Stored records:
------------------------------------------------------------

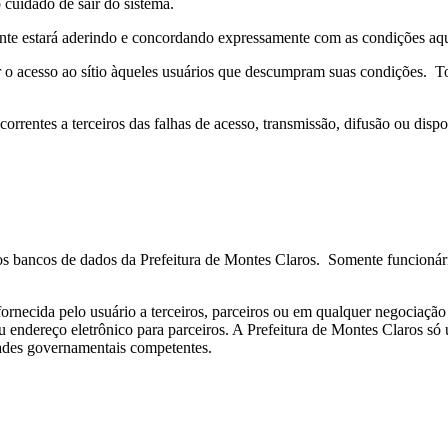
 cuidado de sair do sistema.
nte estará aderindo e concordando expressamente com as condições aqu
r o acesso ao sítio àqueles usuários que descumpram suas condições. T
orrentes a terceiros das falhas de acesso, transmissão, difusão ou dispo
nos bancos de dados da Prefeitura de Montes Claros. Somente funcionári
ornecida pelo usuário a terceiros, parceiros ou em qualquer negociaçã
endereço eletrônico para parceiros. A Prefeitura de Montes Claros só ut
dades governamentais competentes.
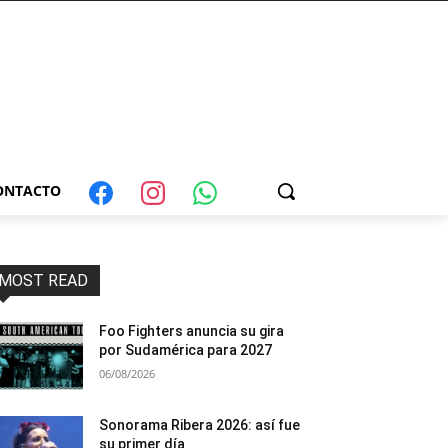
ONTACTO
MOST READ
Foo Fighters anuncia su gira
por Sudamérica para 2027
06/08/2026
Sonorama Ribera 2026: así fue
su primer día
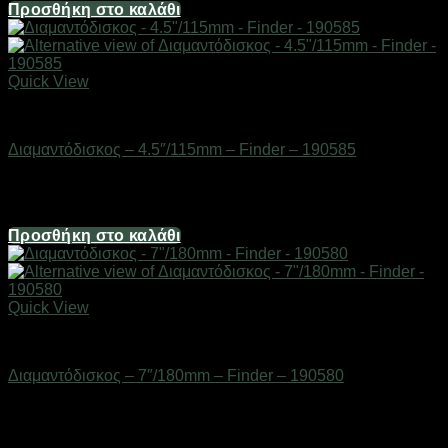
Προσθήκη στο καλάθι
Quick View
Εργαλεία
Διαμαντόδισκος – 4.5″/115mm – Finder – 190585
Διαθέσιμο από 1-3 ημέρες
2,48
€
Προσθήκη στο καλάθι
Quick View
Εργαλεία
Διαμαντόδισκος – 7″/180mm – Finder – 190580
Διαθέσιμο από 1-3 ημέρες
6,20
€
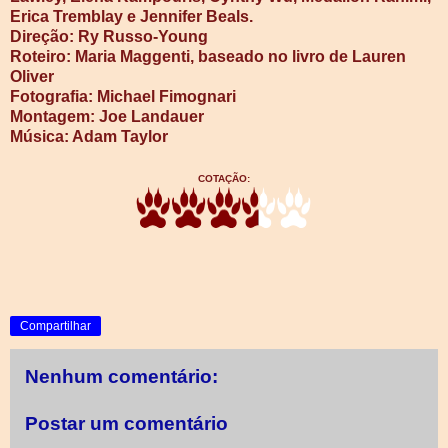
Erica Tremblay e Jennifer Beals.
Direção: Ry Russo-Young
Roteiro: Maria Maggenti, baseado no livro de Lauren
Oliver
Fotografia: Michael Fimognari
Montagem: Joe Landauer
Música: Adam Taylor
COTAÇÃO:
Compartilhar
Nenhum comentário:
Postar um comentário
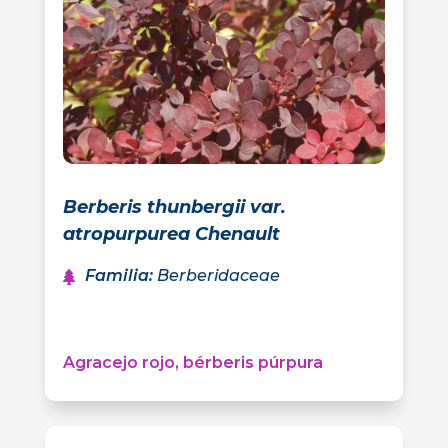
Berberis thunbergii var.
atropurpurea Chenault
Familia
:
Berberidaceae
Agracejo rojo, bérberis púrpura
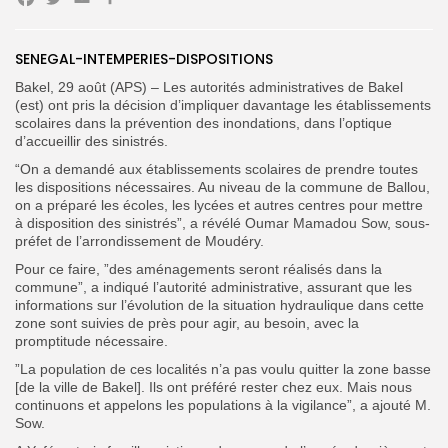
Facebook
Twitter
Email
Partager
SENEGAL-INTEMPERIES-DISPOSITIONS
Bakel, 29 août (APS) – Les autorités administratives de Bakel
(est) ont pris la décision d’impliquer davantage les établissements
scolaires dans la prévention des inondations, dans l’optique
d’accueillir des sinistrés.
Search
Search
for:
“On a demandé aux établissements scolaires de prendre toutes
Button
les dispositions nécessaires. Au niveau de la commune de Ballou,
on a préparé les écoles, les lycées et autres centres pour mettre
FR
à disposition des sinistrés”, a révélé Oumar Mamadou Sow, sous-
préfet de l’arrondissement de Moudéry.
Pour ce faire, ”des aménagements seront réalisés dans la
commune”, a indiqué l’autorité administrative, assurant que les
informations sur l’évolution de la situation hydraulique dans cette
zone sont suivies de près pour agir, au besoin, avec la
promptitude nécessaire.
‎”La population de ces localités n’a pas voulu quitter la zone basse
[de la ville de Bakel]. Ils ont préféré rester chez eux. Mais nous
continuons et appelons les populations à la vigilance”, a ajouté M.
Sow.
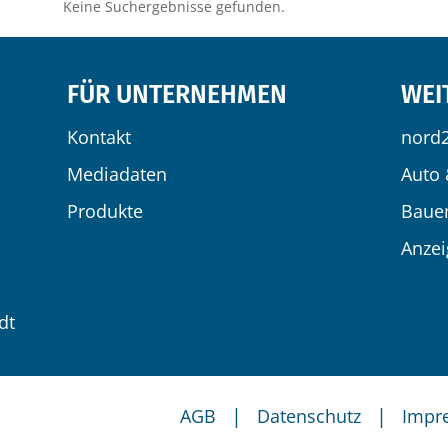
Keine Suchergebnisse gefunden.
FÜR UNTERNEHMEN
WEI
Kontakt
nord
Mediadaten
Auto 
Produkte
Baue
Anze
dt
|
|
AGB
Datenschutz
Impr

------------------------------------------------------------

ASSIGNMENT – In the lines above, find each one with "Διαμαντόδισκος" and list it.

WRITTEN REPLY –
Διαμαντόδισκος – 4.5″/115mm – Finder – 190585
Διαμαντόδισκος – 7″/180mm – Finder – 190580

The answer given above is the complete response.